As of the census of 2000, there were 333 people, 130 households, and 93 families residing in the borough. The population density was 499.1 PD/sqmi. There were 140 housing units at an average density of 209.8 /sqmi. The racial makeup of the borough was 100.00% White.

There were 130 households, out of which 34.6% had children under the age of 18 living with them, 59.2% were married couples living together, 7.7% had a female householder with no husband present, and 27.7% were non-families. 26.9% of all households were made up of individuals, and 14.6% had someone living alone who was 65 years of age or older. The average household size was 2.56 and the average family size was 3.06.

In the borough the population was spread out, with 26.4% under the age of 18, 6.9% from 18 to 24, 26.1% from 25 to 44, 24.6% from 45 to 64, and 15.9% who were 65 years of age or older. The median age was 39 years. For every 100 females there were 89.2 males. For every 100 females age 18 and over, there were 88.5 males.

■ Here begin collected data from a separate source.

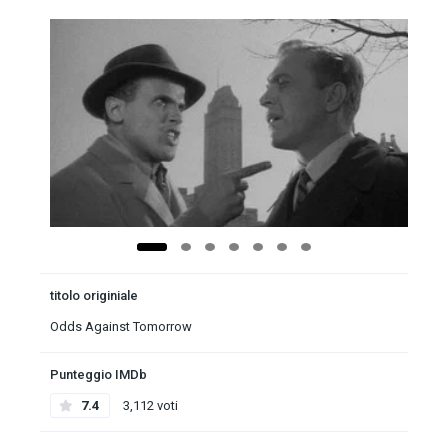
titolo originiale
Odds Against Tomorrow
Punteggio IMDb
7.4
3,112 voti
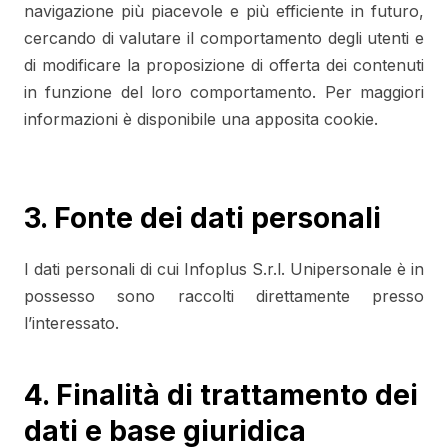
navigazione più piacevole e più efficiente in futuro,
cercando di valutare il comportamento degli utenti e
di modificare la proposizione di offerta dei contenuti
in funzione del loro comportamento. Per maggiori
informazioni è disponibile una apposita cookie.
3. Fonte dei dati personali
I dati personali di cui Infoplus S.r.l. Unipersonale è in
possesso sono raccolti direttamente presso
l’interessato.
4. Finalità di trattamento dei
dati e base giuridica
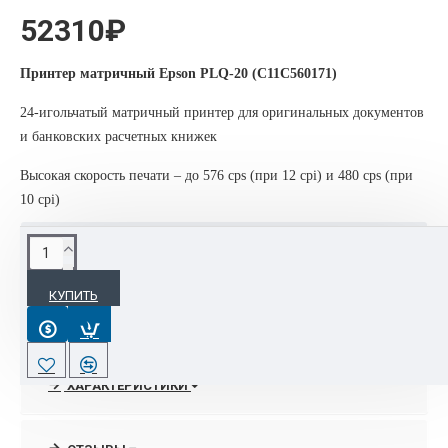
52310₽
Принтер матричный Epson PLQ-20 (C11C560171)
24-игольчатый матричный принтер для оригинальных документов
и банковских расчетных книжек
Высокая скорость печати – до 576 cps (при 12 cpi) и 480 cps (при
10 cpi)
ОПИСАНИЕ
КУПИТЬ
Новый матричный принтер EPSON PLQ-20/M (passbook
printer) был разработан для банковской индустрии для печати
на расчетных книжках. При этом его скорость печати очень
высока – до 576 cps (при 12 cpi) и 480 cps (при 10 cpi) знаков
ХАРАКТЕРИСТИКИ
в секунду. Являясь безусловным лидером на рынке
матричных принтеров, компания EPSON внимательно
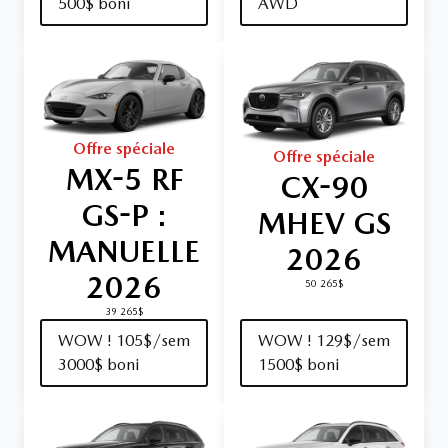
500$ boni
AWD
Offre spéciale
Offre spéciale
MX-5 RF
CX-90
GS-P :
MHEV GS
MANUELLE
2026
2026
50 265$
39 265$
WOW ! 105$/sem
WOW ! 129$/sem
3000$ boni
1500$ boni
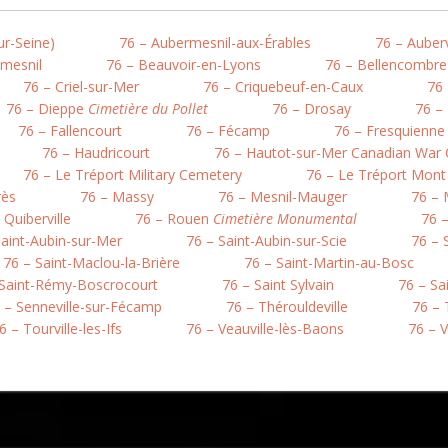
ur-Seine)
76 – Aubermesnil-aux-Érables
76 – Auberv
mesnil
76 – Beauvoir-en-Lyons
76 – Bellencombre
76 – Criel-sur-Mer
76 – Criquebeuf-en-Caux
76 
76 – Dieppe
Cimetière du Pollet
76 – Drosay
76 – 
76 – Fallencourt
76 – Fécamp
76 – Fresquienne
76 – Haudricourt
76 – Hautot-sur-Mer Canadian War
76 – Le Tréport Military Cemetery
76 – Le Tréport Mont
rès
76 – Massy
76 – Mesnil-Mauger
76 – 
 Quiberville
76 – Rouen
Cimetière Monumental
76 
Saint-Aubin-sur-Mer
76 – Saint-Aubin-sur-Scie
76 – S
76 – Saint-Maclou-la-Brière
76 – Saint-Martin-au-Bosc
 Saint-Rémy-Boscrocourt
76 – Saint Sylvain
76 – Sa
 – Senneville-sur-Fécamp
76 – Thérouldeville
76 – 
6 – Tourville-les-Ifs
76 – Veauville-lès-Baons
76 – 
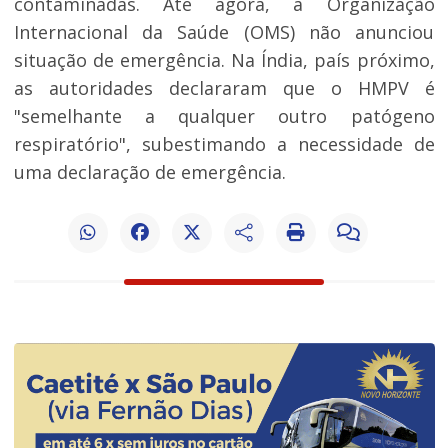
contaminadas. Até agora, a Organização
Internacional da Saúde (OMS) não anunciou
situação de emergência. Na Índia, país próximo,
as autoridades declararam que o HMPV é
"semelhante a qualquer outro patógeno
respiratório", subestimando a necessidade de
uma declaração de emergência.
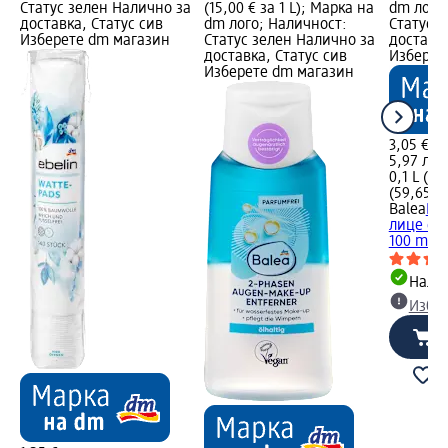
Статус зелен Налично за
(15,00 € за 1 L); Марка на
dm лого
доставка, Статус сив
dm лого; Наличност:
Статус 
Изберете dm магазин
Статус зелен Налично за
доставка
доставка, Статус сив
Изберет
Изберете dm магазин
3,05 €
5,97 лв.
0,1 L (30
(59,65 лв
Balea
По
лице с а
100 ml
Налич
Избе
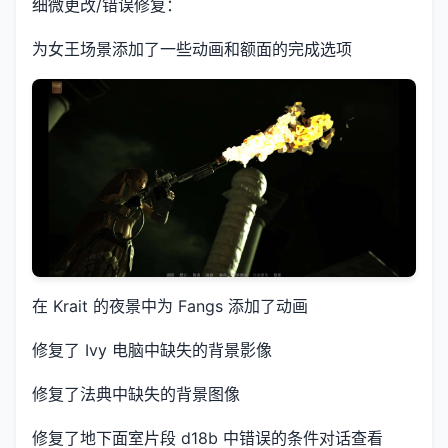
细微更改/错误修复：
为女王场景添加了一些动画和额面的完成选项
在 Krait 的夜景中为 Fangs 添加了动画
修复了 Ivy 电脑中缺失的背景影像
修复了法典中缺失的背景图像
修复了地下面室片段 d18b 中错误的条件对话查看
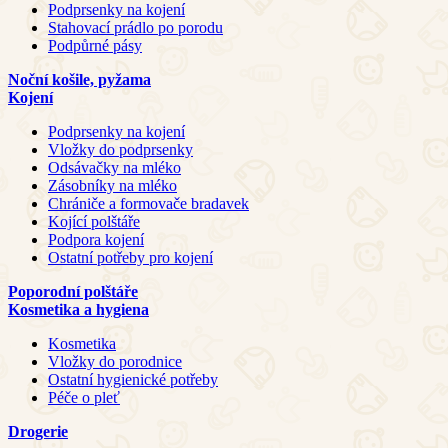
Podprsenky na kojení
Stahovací prádlo po porodu
Podpůrné pásy
Noční košile, pyžama
Kojení
Podprsenky na kojení
Vložky do podprsenky
Odsávačky na mléko
Zásobníky na mléko
Chrániče a formovače bradavek
Kojící polštáře
Podpora kojení
Ostatní potřeby pro kojení
Poporodní polštáře
Kosmetika a hygiena
Kosmetika
Vložky do porodnice
Ostatní hygienické potřeby
Péče o pleť
Drogerie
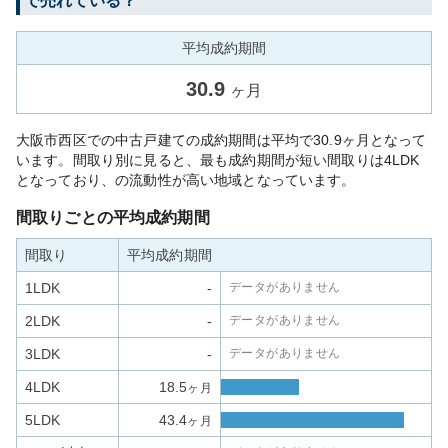
で売れている？
平均成約期間
30.9
ヶ月
大阪市西区での中古戸建ての成約期間は平均で30.9ヶ月となって
います。間取り別に見ると、最も成約期間が短い間取りは4LDK
となっており、の流動性が高い地域となっています。
間取りごとの平均成約期間
間取り
平均成約期間
1LDK
-
データがありません
2LDK
-
データがありません
3LDK
-
データがありません
4LDK
18.5
ヶ月
5LDK
43.4
ヶ月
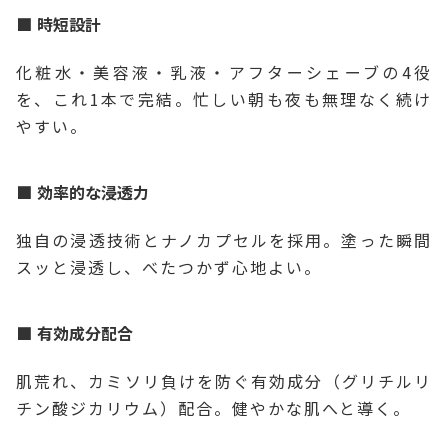
時短設計
化粧水・美容液・乳液・アフターシェーブの4役
を、これ1本で完結。忙しい朝も夜も無理なく続け
やすい。
効率的な浸透力
独自の浸透技術とナノカプセルを採用。塗った瞬間
スッと浸透し、べたつかず心地よい。
有効成分配合
肌荒れ、カミソリ負けを防ぐ有効成分（グリチルリ
チン酸ジカリウム）配合。健やかな肌へと導く。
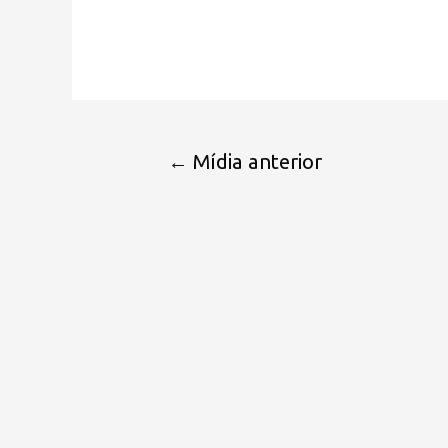
←
Mídia anterior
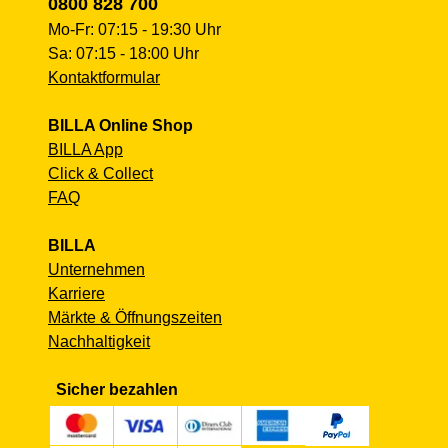
0800 828 700
Mo-Fr: 07:15 - 19:30 Uhr
Sa: 07:15 - 18:00 Uhr
Kontaktformular
BILLA Online Shop
BILLA App
Click & Collect
FAQ
BILLA
Unternehmen
Karriere
Märkte & Öffnungszeiten
Nachhaltigkeit
Sicher bezahlen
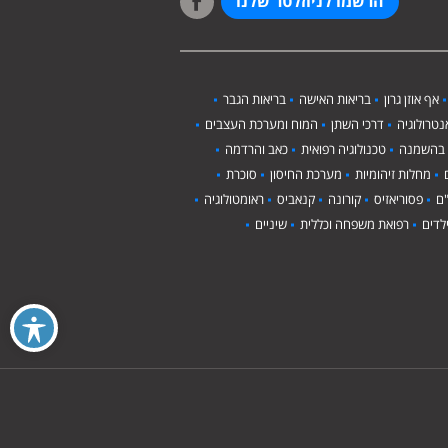
הרשמו לניוזלטר שלנו
אף אוזן גרון
בריאות האישה
בריאות הגבר
טרולוגיה
דרכי השתן
המוח ומערכת העצבים
 בהשמנה
טכנולוגיה רפואית
כאב והרדמה
מחלות זיהומיות
מערכת החיסון
סוכרת
ם
פסוריאזיס
קורונה
קנאביס
ראומטולוגיה
לדים
רפואת משפחה וכללית
שיניים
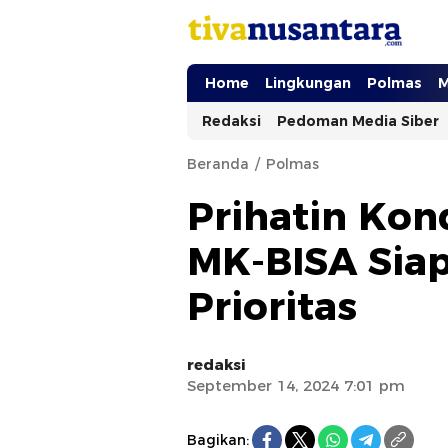
tivanusantara.com
Berita Nusantara
Home
Lingkungan
Polmas
M
Redaksi
Pedoman Media Siber
Beranda
Polmas
Prihatin Kon
MK-BISA Siap
Prioritas
redaksi
September 14, 2024 7:01 pm
Bagikan:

The median income for a household in the borough was $26,731, and the median income for a family was $34,063. Males had a median income of $33,750 versus $27,656 for females. The per capita income for the borough was $16,035. About 14.7% of families and 13.7% of the population were below the poverty line, including 18.2% of those under age 18 and 26.0% of those age 65 or over.

Historical population
| Census | Pop. | Note | %± |
| 1860 | 235 |  | — |
| 1870 | 457 |  | 94.5% |
| 1880 | 486 |  | 6.3% |
| 1890 | 516 |  | 6.2% |
| 1900 | 488 |  | −5.4% |
| 1910 | 460 |  | −5.7% |
| 1920 | 450 |  | −2.2% |
| 1930 | 374 |  | −16.9% |
| 1940 | 423 |  | 13.1% |
| 1950 | 482 |  | 13.9% |
| 1960 | 500 |  | 3.7% |
| 1970 | 464 |  | −7.2% |
| 1980 | 403 |  | −13.1% |
| 1990 | 403 |  | 0.0% |
| 2000 | 333 |  | −17.4% |
| 2010 | 305 |  | −8.4% |
| 2020 | 281 |  | −7.9% |
| 2022 (est.) | 274 | Decrease | −2.5% |
U.S. Decennial Census

==Education==
Spartansburg is served by the Corry Area School District. Schools include Corry Area Middle & High School.

==Notable people==
- Ray Harroun, winner of the inaugural Indianapolis 500 in 1911.
- Rebekah Byler, Amish woman murdered in front of her home in Spartansburg.

==In popular culture==
- Spartansburg appeared in the Discovery Channel show Dirty Jobs.